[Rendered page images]
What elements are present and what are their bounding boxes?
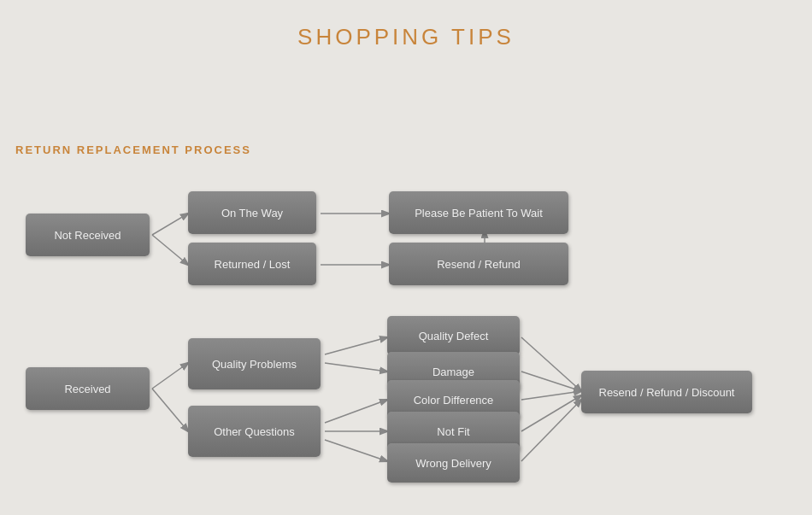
svg-line-16 [521, 395, 581, 431]
svg-line-17 [521, 400, 581, 461]
page-title: SHOPPING TIPS [0, 0, 812, 50]
svg-line-15 [521, 391, 581, 400]
svg-line-8 [325, 337, 387, 354]
svg-line-12 [325, 440, 387, 461]
svg-line-7 [152, 389, 188, 431]
svg-line-1 [152, 214, 188, 235]
resend-refund-box: Resend / Refund [389, 243, 568, 285]
returned-lost-box: Returned / Lost [188, 243, 316, 285]
svg-line-2 [152, 235, 188, 265]
received-box: Received [26, 367, 150, 410]
wrong-delivery-box: Wrong Delivery [387, 443, 520, 483]
svg-line-13 [521, 337, 581, 391]
please-be-patient-box: Please Be Patient To Wait [389, 191, 568, 234]
not-received-box: Not Received [26, 214, 150, 256]
resend-refund-discount-box: Resend / Refund / Discount [581, 371, 752, 413]
svg-line-14 [521, 372, 581, 391]
quality-problems-box: Quality Problems [188, 338, 321, 389]
quality-defect-box: Quality Defect [387, 316, 520, 355]
svg-line-6 [152, 363, 188, 389]
other-questions-box: Other Questions [188, 406, 321, 457]
svg-line-9 [325, 363, 387, 372]
section-label: RETURN REPLACEMENT PROCESS [15, 143, 251, 156]
flowchart: Not Received On The Way Returned / Lost … [0, 171, 812, 504]
svg-line-10 [325, 400, 387, 423]
on-the-way-box: On The Way [188, 191, 316, 234]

TASK DESCRIPTION
Please find the lines in the data that contain the word "quality" and copy them.

RESPONSE TO THIS EXERCISE
quality-problems-box: Quality Problems [188, 338, 321, 389]
quality-defect-box: Quality Defect [387, 316, 520, 355]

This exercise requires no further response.